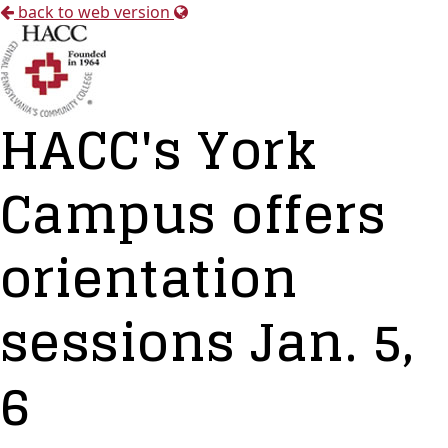
back to web version
HACC's York
Campus offers
orientation
sessions Jan. 5,
6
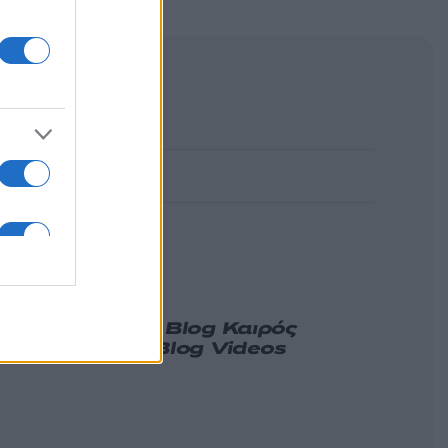
α
Γνώμη
Melas Blog
Καιρός
ιδήσεις
Nikos Blog
Videos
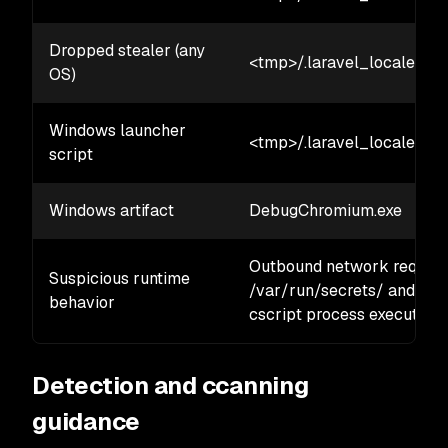
Dropped stealer (any
<tmp>/.laravel_locale/<1
OS)
Windows launcher
<tmp>/.laravel_locale/<8
script
Windows artifact
DebugChromium.exe
Outbound network requests 
Suspicious runtime
/var/run/secrets/ and /pr
behavior
cscript process execution.
Detection and ccanning
guidance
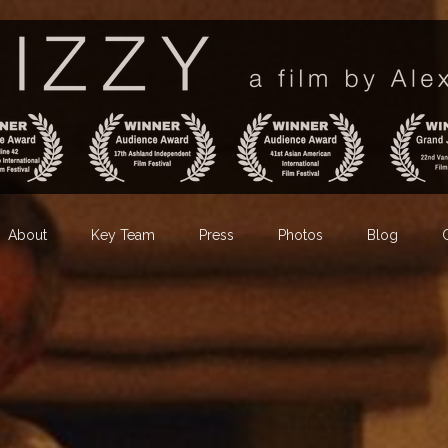
About
Key Team
Press
Photos
Blog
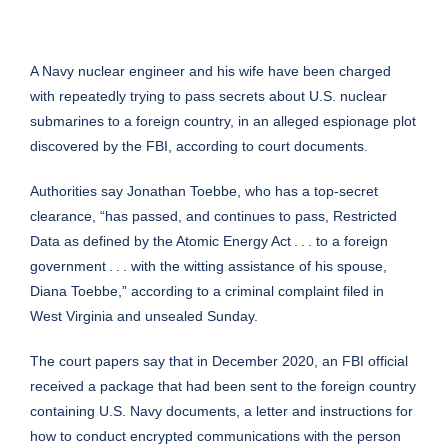
A Navy nuclear engineer and his wife have been charged
with repeatedly trying to pass secrets about U.S. nuclear
submarines to a foreign country, in an alleged espionage plot
discovered by the FBI, according to court documents.
Authorities say Jonathan Toebbe, who has a top-secret
clearance, “has passed, and continues to pass, Restricted
Data as defined by the Atomic Energy Act . . . to a foreign
government . . . with the witting assistance of his spouse,
Diana Toebbe,” according to a criminal complaint filed in
West Virginia and unsealed Sunday.
The court papers say that in December 2020, an FBI official
received a package that had been sent to the foreign country
containing U.S. Navy documents, a letter and instructions for
how to conduct encrypted communications with the person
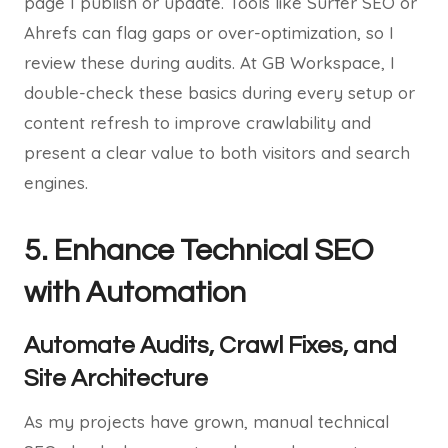
page I publish or update. Tools like Surfer SEO or
Ahrefs can flag gaps or over-optimization, so I
review these during audits. At GB Workspace, I
double-check these basics during every setup or
content refresh to improve crawlability and
present a clear value to both visitors and search
engines.
5. Enhance Technical SEO
with Automation
Automate Audits, Crawl Fixes, and
Site Architecture
As my projects have grown, manual technical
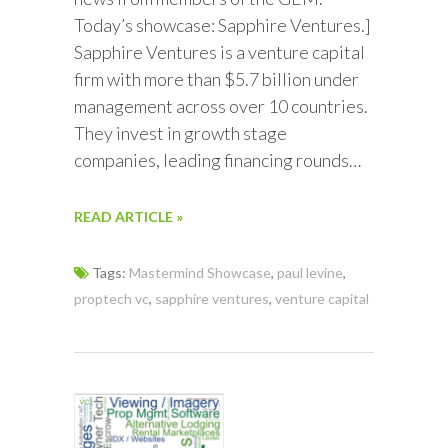
Today’s showcase: Sapphire Ventures.]
Sapphire Ventures is a venture capital
firm with more than $5.7 billion under
management across over 10 countries.
They invest in growth stage
companies, leading financing rounds…
READ ARTICLE »
Tags:
Mastermind Showcase
,
paul levine
,
proptech vc
,
sapphire ventures
,
venture capital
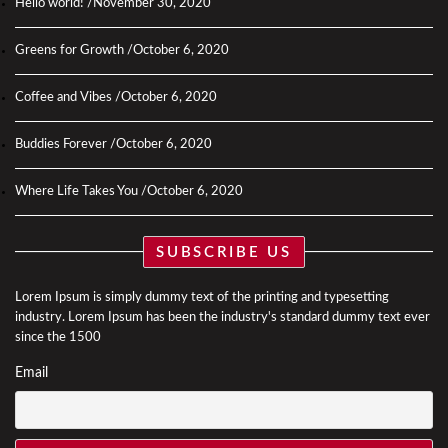
Hello world!
November 30, 2020
Greens for Growth
October 6, 2020
Coffee and Vibes
October 6, 2020
Buddies Forever
October 6, 2020
Where Life Takes You
October 6, 2020
SUBSCRIBE US
Lorem Ipsum is simply dummy text of the printing and typesetting
industry. Lorem Ipsum has been the industry's standard dummy text ever
since the 1500
Email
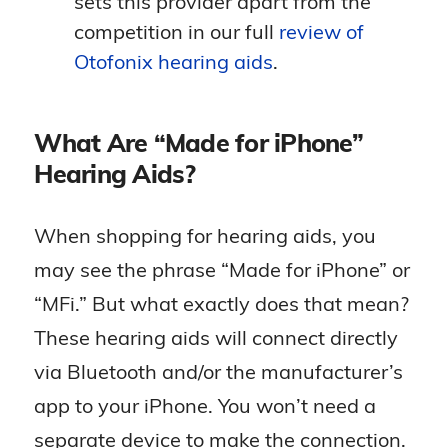
sets this provider apart from the
hearing aids will remind you so you
competition in our full
review of
don’t miss it! Applets like this only
Otofonix hearing aids
.
work on iPhones, so this integration is
a special perk for Apple users. Dr.
Reisman considers Oticon hearing
What Are “Made for iPhone”
aids some of the best for smart
Hearing Aids?
integration and feedback
management.
When shopping for hearing aids, you
may see the phrase “Made for iPhone” or
“MFi.” But what exactly does that mean?
These hearing aids will connect directly
via Bluetooth and/or the manufacturer’s
app to your iPhone. You won’t need a
separate device to make the connection.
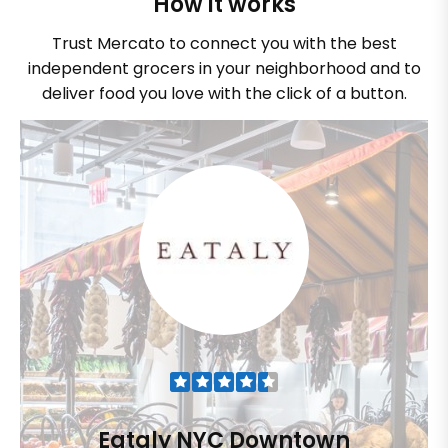
How it works
Trust Mercato to connect you with the best
independent grocers in your neighborhood and to
deliver food you love with the click of a button.
Eataly NYC Downtown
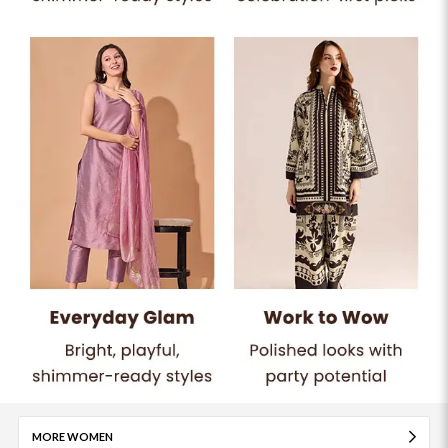
MORE WOMEN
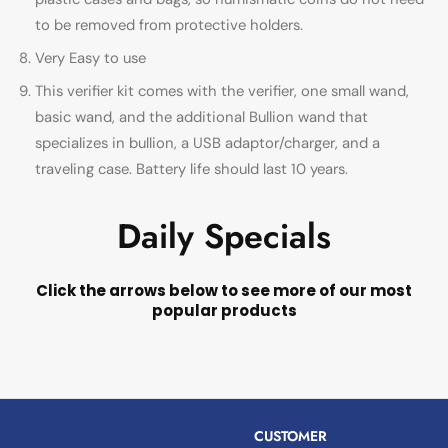
to be removed from protective holders.
Very Easy to use
This verifier kit comes with the verifier, one small wand,
basic wand, and the additional Bullion wand that
specializes in bullion, a USB adaptor/charger, and a
traveling case. Battery life should last 10 years.
Daily Specials
Click the arrows below to see more of our most
popular products
CUSTOMER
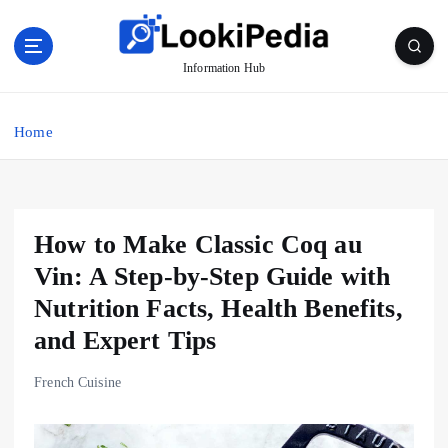
S
k
i
Information Hub
p
t
o
Home
c
o
n
t
How to Make Classic Coq au
e
n
Vin: A Step-by-Step Guide with
t
Nutrition Facts, Health Benefits,
and Expert Tips
French Cuisine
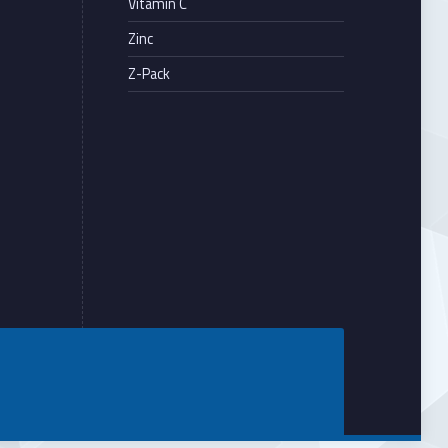
Vitamin C
Zinc
Z-Pack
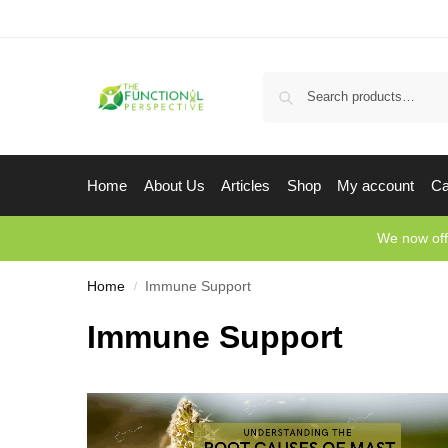
Home
About Us
Articles
Shop
My account
Ca
We now off
Home
Immune Support
/
Immune Support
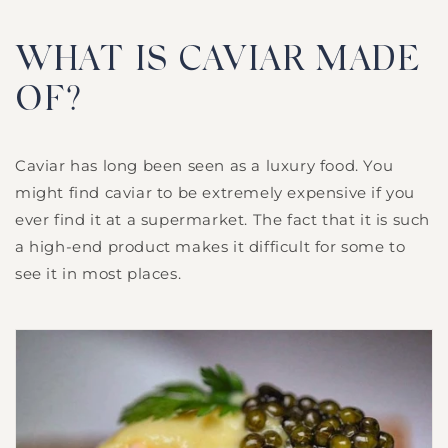
WHAT IS CAVIAR MADE
OF?
Caviar has long been seen as a luxury food. You
might find caviar to be extremely expensive if you
ever find it at a supermarket. The fact that it is such
a high-end product makes it difficult for some to
see it in most places.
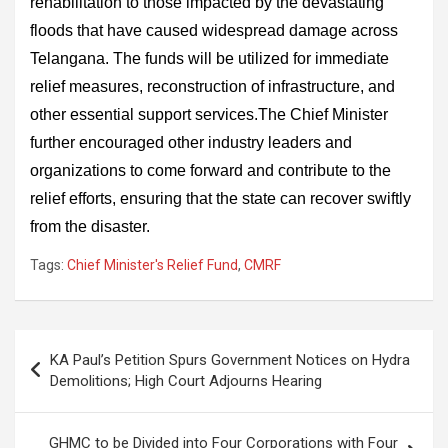
rehabilitation to those impacted by the devastating
floods that have caused widespread damage across
Telangana. The funds will be utilized for immediate
relief measures, reconstruction of infrastructure, and
other essential support services.The Chief Minister
further encouraged other industry leaders and
organizations to come forward and contribute to the
relief efforts, ensuring that the state can recover swiftly
from the disaster.
Tags:
Chief Minister's Relief Fund
,
CMRF
Post
KA Paul’s Petition Spurs Government Notices on Hydra
navigation
Demolitions; High Court Adjourns Hearing
GHMC to be Divided into Four Corporations with Four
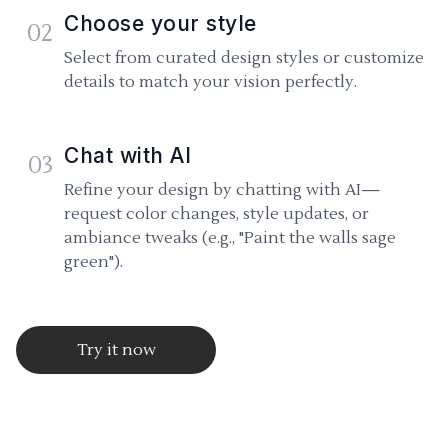
Choose your style
02
Select from curated design styles or customize
details to match your vision perfectly.
Chat with AI
03
Refine your design by chatting with AI—
request color changes, style updates, or
ambiance tweaks (e.g., "Paint the walls sage
green").
Try it now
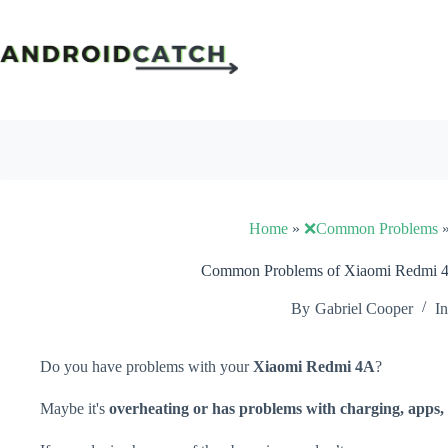
Skip
to
content
Home
»
❌Common Problems
Common Problems of Xiaomi Redmi 4A
By
Gabriel Cooper
In
Do you have problems with your
Xiaomi Redmi 4A
?
Maybe it's
overheating or has problems with charging, apps, 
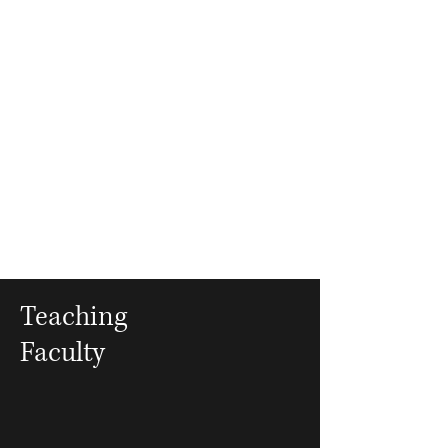
Teaching
Faculty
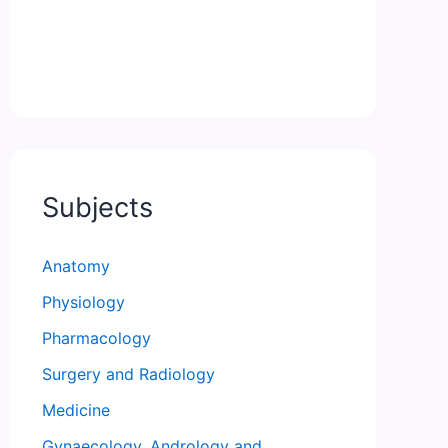
Subjects
Anatomy
Physiology
Pharmacology
Surgery and Radiology
Medicine
Gynaecology, Andrology and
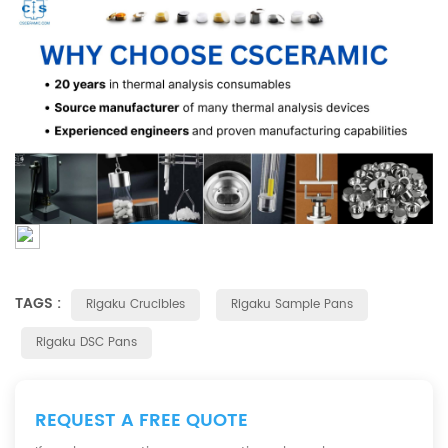
TAGS :
Rigaku Crucibles
Rigaku Sample Pans
Rigaku DSC Pans
REQUEST A FREE QUOTE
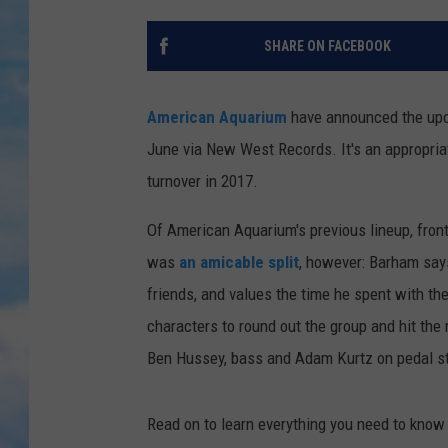
SHARE ON FACEBOOK
American Aquarium
have announced the upc
June via New West Records. It's an appropria
turnover in 2017.
Of American Aquarium's previous lineup, fron
was
an amicable split
, however: Barham say
friends, and values the time he spent with t
characters to round out the group and hit the
Ben Hussey, bass and Adam Kurtz on pedal ste
Read on to learn everything you need to kno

• TASK STATEMENT
Across the entries above, find each line with the word "Navy" and please copy it out.

• FINISHED TASK
A Navy nuclear engineer and his wife have been charged
containing U.S. Navy documents, a letter and instructions for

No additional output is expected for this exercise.